… and in fact it didn’t
I don’t seem to sleep much better in a real bed than I do in the tent, how curious. I woke up to a much better day, the promise of dryness put a spring in my feet and I decided that, after breakfast in Loch sport I would explore the costal route that I did not take yesterday. It would add a couple of miles to my trip but, with only 43 miles ahead of me, I thought it was not going to end up with a heavy day anyway.
Coming from Golden Beach Google gave me two option to get to Loch Sport: one crossing the lagoon and then following the main road, the other following the coast to a place called 90 Miles Beach Campsite and Resort and then cross the lagoon there at a crossing that none of the locals knew anything about. The less than reassuring news from the locals were the reason why, in full monsoon, I choose option one.
On the way to Loch sport though I saw a sign pointing towards the lagoon and reading 90 Miles Beach Resort and I told myself that I was going to explore the mystery in the morning.
So I rode the 3 miles out of town and took a sharp left getting onto the gravel path. the path quickly emerged onto a causeway (top image) and I knew I was on the money, Google was right, the locals were wrong, there was indeed a second crossing. With the lagoon now behind me I turned right and I instantly knew there was something not quite right. The track I was on was not the one that was marked on Google Map but off set to the north by a few hundred yards and running parallel to it. I noted it and continued for a nearly 5 miles before the two paths merged and I was in fact at the 90 Miles Beach Retreat.
After I went around a little and being unable to find what I expected to be a tarmac road from there to Golden Beach I stopped at one of the hut where there was a chap cleaning an engine. I asked direction and he told me that the only was to get to Golden Beach was trough the causeway and onto the main road. He said that the path that is on Google is in fact no more than an abandoned walking track that would not be possible for a bicycle, some bits almost not possible at all.
So it was time to do a U turn and return onto the main road with a 10 mile detour added to the day’s payload.
The route from there was less than eventful, apart from the occasional pause to take a picture, mostly, but not only, of wildlife there was nothing much to do of pedalling.
On the fauna stats we are moving up a bit both live and roadkills:
- Kangaroo: 8 (+4 live +2 dead and very stinky)
- Koala Bear: 0
- Fox: 3
- Wombat: 6 (+2 another couple of dead ones)
- Snakes: 0
- Emu: 1 (+1 live and kicking)
On the pedalling side I have developed a pain in both achilles tendons, I think it’s because I set the seat too high so I rectified that and hope it will get better tomorrow. It would be bloody inconvenient to pick up an injury this close to the end of the tour.

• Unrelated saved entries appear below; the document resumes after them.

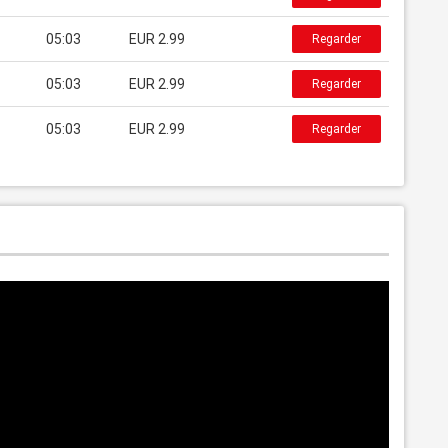
05:03
EUR 2.99
Regarder
05:03
EUR 2.99
Regarder
05:03
EUR 2.99
Regarder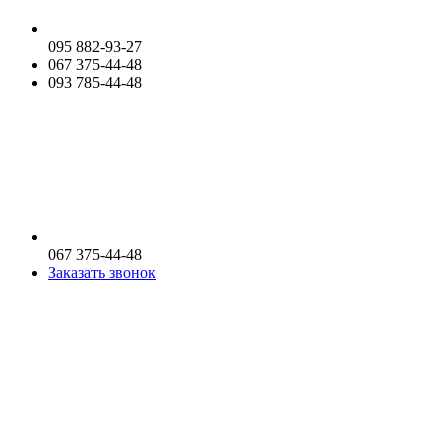
095 882-93-27
067 375-44-48
093 785-44-48
067 375-44-48
Заказать звонок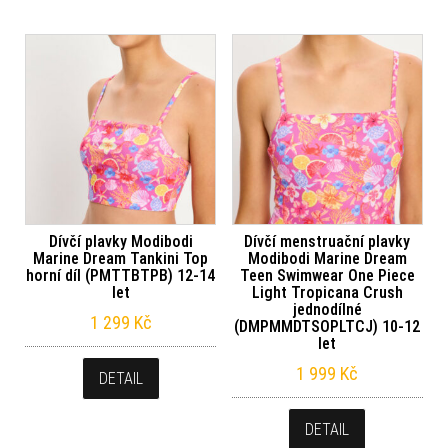
Dívčí plavky Modibodi
Dívčí menstruační plavky
Marine Dream Tankini Top
Modibodi Marine Dream
horní díl (PMTTBTPB) 12-14
Teen Swimwear One Piece
let
Light Tropicana Crush
jednodílné
1 299
Kč
(DMPMMDTSOPLTCJ) 10-12
let
1 999
Kč
DETAIL
DETAIL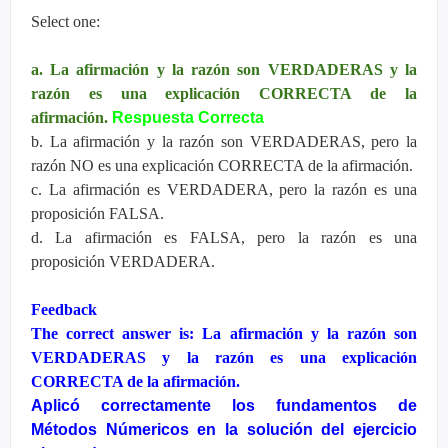
Select one:
a. La afirmación y la razón son VERDADERAS y la
razón es una explicación CORRECTA de la
afirmación.
Respuesta Correcta
b. La afirmación y la razón son VERDADERAS, pero la
razón NO es una explicación CORRECTA de la afirmación.
c. La afirmación es VERDADERA, pero la razón es una
proposición FALSA.
d. La afirmación es FALSA, pero la razón es una
proposición VERDADERA.
Feedback
The correct answer is: La afirmación y la razón son
VERDADERAS y la razón es una explicación
CORRECTA de la afirmación.
Aplicó correctamente los fundamentos de
Métodos Númericos en la solución del ejercicio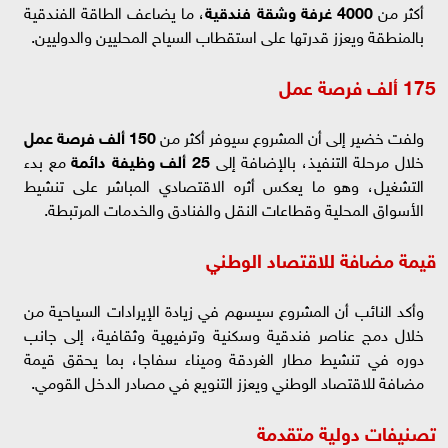
أكثر من
4000 غرفة وشقة فندقية
، ما يضاعف الطاقة الفندقية
بالمنطقة ويعزز قدرتها على استقطاب السياح المحليين والدوليين.
175 ألف فرصة عمل
ولفت خضير إلى أن المشروع سيوفر أكثر من
150 ألف فرصة عمل
خلال مرحلة التنفيذ، بالإضافة إلى
25 ألف وظيفة دائمة
مع بدء
التشغيل، وهو ما يعكس أثره الاقتصادي المباشر على تنشيط
الأسواق المحلية وقطاعات النقل والفنادق والخدمات المرتبطة.
قيمة مضافة للاقتصاد الوطني
وأكد النائب أن المشروع سيسهم في زيادة الإيرادات السياحية من
خلال دمج عناصر فندقية وسكنية وترفيهية وثقافية، إلى جانب
دوره في تنشيط مطار الغردقة وميناء سفاجا، بما يحقق قيمة
مضافة للاقتصاد الوطني ويعزز التنويع في مصادر الدخل القومي.
تصنيفات دولية متقدمة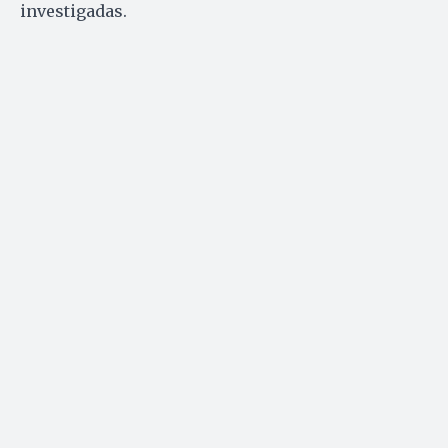
investigadas.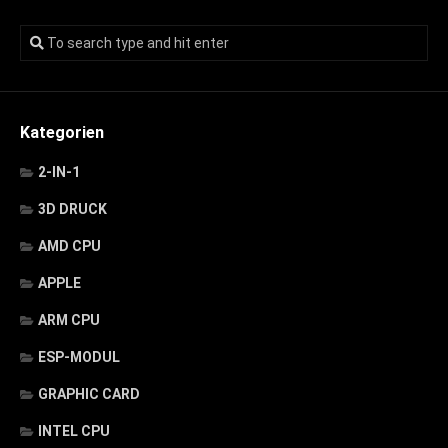
Kategorien
2-IN-1
3D DRUCK
AMD CPU
APPLE
ARM CPU
ESP-MODUL
GRAPHIC CARD
INTEL CPU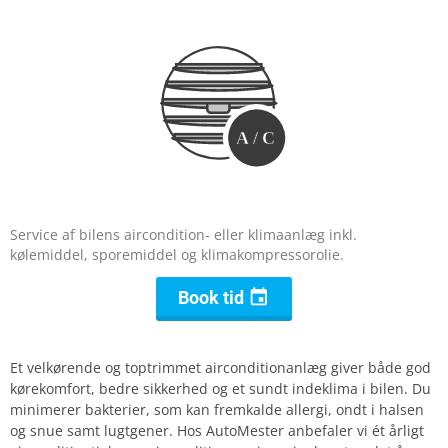
A
/
C
Service af bilens aircondition- eller klimaanlæg inkl.
kølemiddel, sporemiddel og klimakompressorolie.

Book tid
Et velkørende og toptrimmet airconditionanlæg giver både god
kørekomfort, bedre sikkerhed og et sundt indeklima i bilen. Du
minimerer bakterier, som kan fremkalde allergi, ondt i halsen
og snue samt lugtgener. Hos AutoMester anbefaler vi ét årligt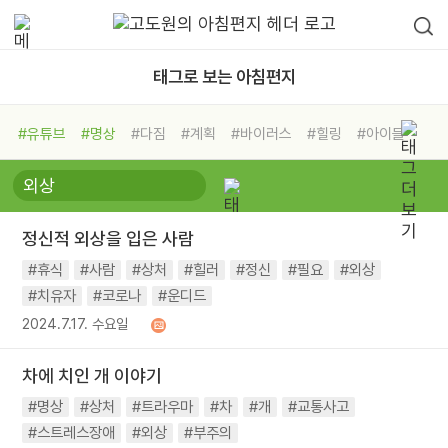
태그로 보는 아침편지
#유튜브
#명상
#다짐
#계획
#바이러스
#힐링
#아이들
#비전캠프
#독서캠프
#삶
#경험
#사람
#도움
#선택
#희망
#나눔
#친구
#링컨학교
#극복
#리더
#위기
정신적 외상을 입은 사람
#독서
#건강
#면역력
#휴식
#사람
#상처
#힐러
#정신
#필요
#외상
#치유자
#코로나
#운디드
2024.7.17. 수요일
차에 치인 개 이야기
#명상
#상처
#트라우마
#차
#개
#교통사고
#스트레스장애
#외상
#부주의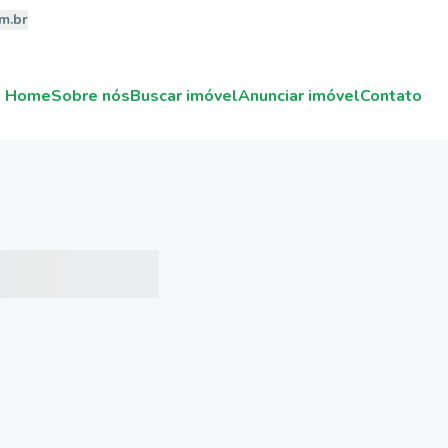
m.br
Home
Sobre nós
Buscar imóvel
Anunciar imóvel
Contato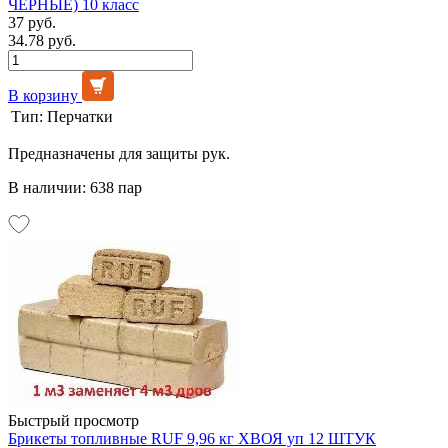
ЧЁРНЫЕ) 10 класс
37 руб.
34.78 руб.
В корзину
Тип:
Перчатки
Предназначены для защиты рук.
В наличии: 638 пар
Быстрый просмотр
Брикеты топливные RUF 9,96 кг ХВОЯ уп 12 ШТУК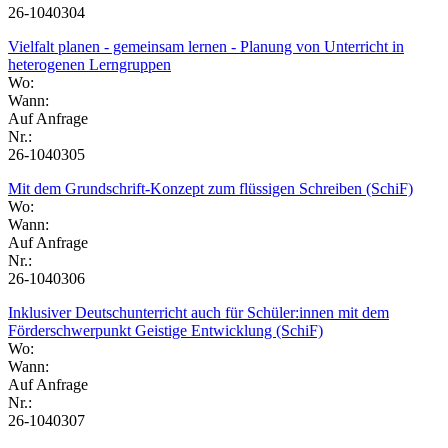
26-1040304
Vielfalt planen - gemeinsam lernen - Planung von Unterricht in
heterogenen Lerngruppen
Wo:
Wann:
Auf Anfrage
Nr.:
26-1040305
Mit dem Grundschrift-Konzept zum flüssigen Schreiben (SchiF)
Wo:
Wann:
Auf Anfrage
Nr.:
26-1040306
Inklusiver Deutschunterricht auch für Schüler:innen mit dem
Förderschwerpunkt Geistige Entwicklung (SchiF)
Wo:
Wann:
Auf Anfrage
Nr.:
26-1040307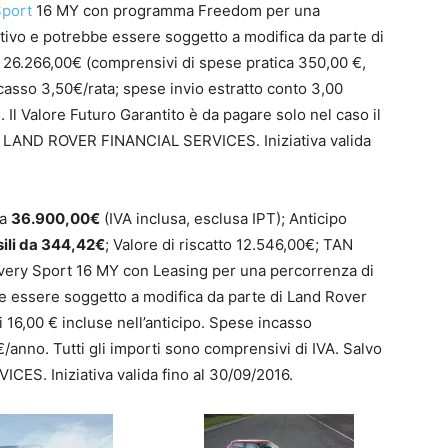
Sport
16 MY con programma Freedom per una
ativo e potrebbe essere soggetto a modifica da parte di
o: 26.266,00€ (comprensivi di spese pratica 350,00 €,
ncasso 3,50€/rata; spese invio estratto conto 3,00
Il Valore Futuro Garantito è da pagare solo nel caso il
ne LAND ROVER FINANCIAL SERVICES. Iniziativa valida
ra
36.900,00€
(IVA inclusa, esclusa IPT); Anticipo
ili da 344,42€
; Valore di riscatto 12.546,00€; TAN
very Sport 16 MY con Leasing per una percorrenza di
be essere soggetto a modifica da parte di Land Rover
i 16,00 € incluse nell’anticipo. Spese incasso
€/anno. Tutti gli importi sono comprensivi di IVA. Salvo
S. Iniziativa valida fino al 30/09/2016.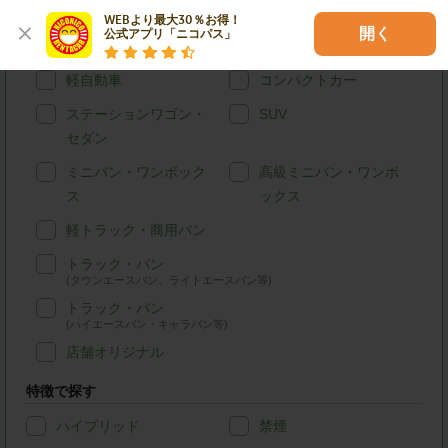
WEBより最大30％お得！

開く
公式アプリ「ニコパス」
車種別で探す
軽自動車
コンパクトカー
ステーションワゴン・
SUV
セダン
ミニバン・ワンボック
高級ミニバン・ワンボ
ス
ックス
軽トラック・商用バン
トラック・バン
(タウンエースバン、ライトエースバン等)
トラック・バン
(ハイエースバン・キャラバン等)
店舗オリジナル
特徴で探す
ハイブリッド
禁煙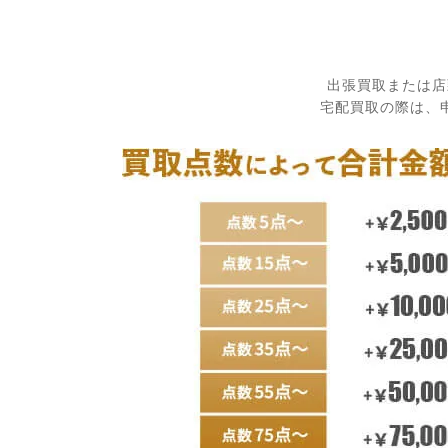
出張買取または店
宅配買取の際は、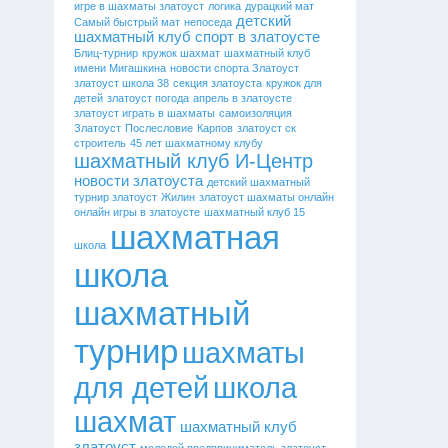
игре в шахматы златоуст
логика
дурацкий мат
детский
Самый быстрый мат
непоседа
шахматный клуб
спорт в златоусте
Блиц-турнир
кружок шахмат
шахматный клуб
имени Мигашкина
новости спорта Златоуст
златоуст школа 38
секция златоуста
кружок для
детей
златоуст погода
апрель в златоусте
златоуст играть в шахматы
самоизоляция
Златоуст
Послесловие
Карпов
златоуст ск
строитель
45 лет шахматному клубу
шахматный клуб И-Центр
новости златоуста
детский шахматный
турнир златоуст
Жилин
златоуст шахматы онлайн
онлайн игры в златоусте
шахматный клуб 15
шахматная
школа
школа
шахматный
турнир
шахматы
для детей
школа
шахмат
шахматный клуб
златоуст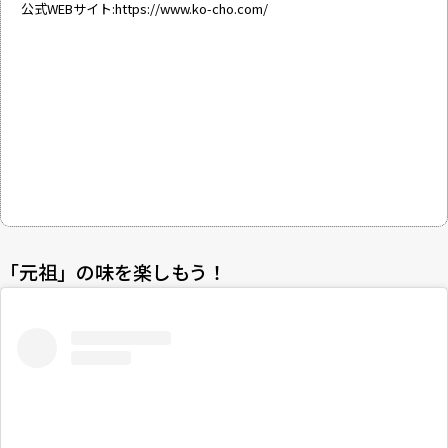
公式WEBサイト:
https://www.ko-cho.com/
「元祖」の味を楽しもう！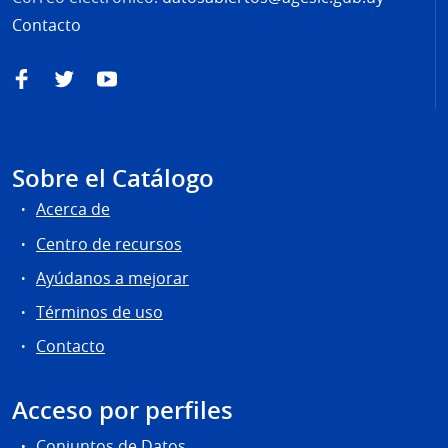
Contacto
Facebook
Twitter
YouTube
Sobre el Catálogo
Acerca de
Centro de recursos
Ayúdanos a mejorar
Términos de uso
Contacto
Acceso por perfiles
Conjuntos de Datos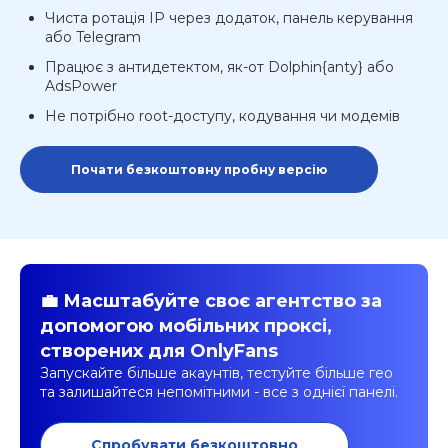
Чиста ротація IP через додаток, панель керування
або Telegram
Працює з антидетектом, як-от Dolphin{anty} або
AdsPower
Не потрібно root-доступу, кодування чи модемів
Почати безкоштовну пробну версію
💼 Масштабуйте своє агентство за
допомогою мобільних проксі,
створених для OnlyFans
Запускайте більше акаунтів, тестуйте більше гео
та залишайтеся непомітними - все з однієї панелі.
Спробувати безкоштовно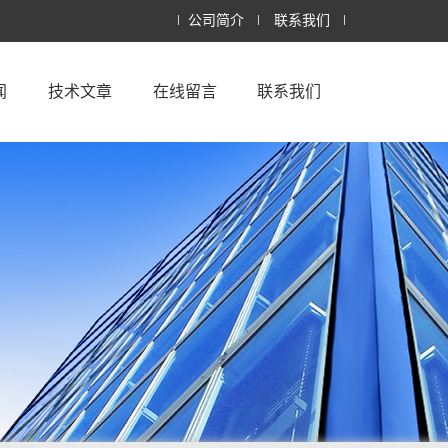
公司简介
联系我们
闻
技术文章
在线留言
联系我们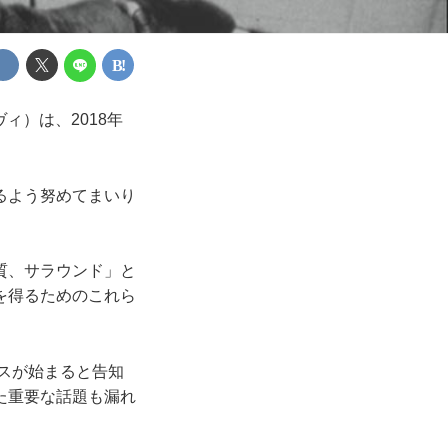
ィ）は、2018年
るよう努めてまいり
質、サラウンド」と
を得るためのこれら
ビスが始まると告知
た重要な話題も漏れ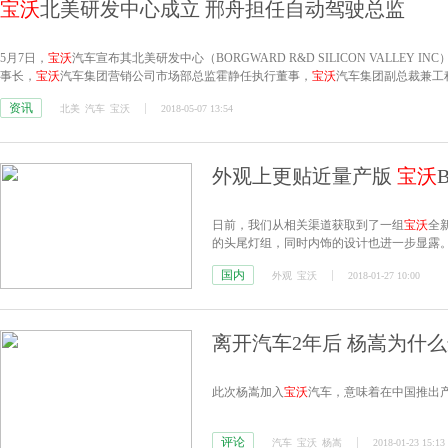
宝沃
北美研发中心成立 邢舟担任自动驾驶总监
5月7日，
宝沃
汽车宣布其北美研发中心（BORGWARD R&D SILICON VALLEY 
事长，
宝沃
汽车集团营销公司市场部总监霍静任执行董事，
宝沃
汽车集团副总裁兼工
北美研发中心自动驾驶总监。
资讯
北美
汽车
宝沃
2018-05-07 13:54
外观上更贴近量产版
宝沃
日前，我们从相关渠道获取到了一组
宝沃
全
的头尾灯组，同时内饰的设计也进一步显露。
国内
外观
宝沃
2018-01-27 10:00
离开汽车2年后 杨嵩为什
此次杨嵩加入
宝沃
汽车，意味着在中国推出
评论
汽车
宝沃
杨嵩
2018-01-23 15:13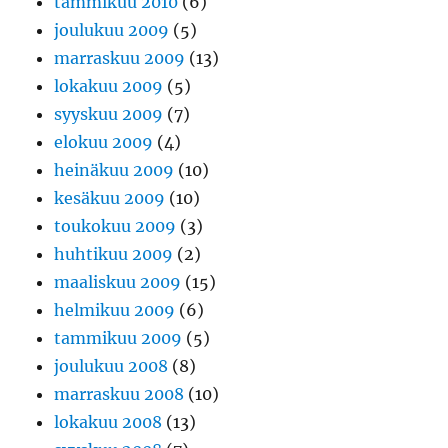
tammikuu 2010
(6)
joulukuu 2009
(5)
marraskuu 2009
(13)
lokakuu 2009
(5)
syyskuu 2009
(7)
elokuu 2009
(4)
heinäkuu 2009
(10)
kesäkuu 2009
(10)
toukokuu 2009
(3)
huhtikuu 2009
(2)
maaliskuu 2009
(15)
helmikuu 2009
(6)
tammikuu 2009
(5)
joulukuu 2008
(8)
marraskuu 2008
(10)
lokakuu 2008
(13)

By14:30 I was really hungry and I had to stop for some emergency food, it was a shame that there was not food place I could see in Longford where I could get some food and I could definitely not make to Sale, chocolate was needed.
After that I rode the short distance to Sale where I picked up some cash and did a proper shopping trip in a supermarket. Sale was the first big place I hit since leaving Melbourne, it was almost refreshing to be in a busy high street, this should be telling me something about myself and once I evince what the message is I feel I should keep it in mind when I plan future trips.
After the shopping there was only 10 miles to go to Stratford and the campsite on the river Avon, I wonder where the first settlers were from.
5 miles out of Sale a car beeped at me, I assumed it was because of the flag and I waved but then I saw them pulling over a few hundred metres in front and I wondered what was going to happen. It turns out that the couple in the car were a Aussie chap and a Scottish lady that migrated here 7 years ago from Glasgow. She came out of the car welding an apple and said that she had to give something to a fellow scot. We spoke a bit about our beloved Glasgow and they gave me a few tips on Stratford nightlife. She did however spot that I was not a pure blood and I explained that I had been born in Italy but I was keeping that quiet.
This chance encounter made me realise two things. First I have to practice my Scottish accent more in order to stop having to go through the “I was actually born in Italy….” thing. Second Tarn was right when she used to say “Of all the girls tis’nice to meet, Glasgow girls are hard to beat.”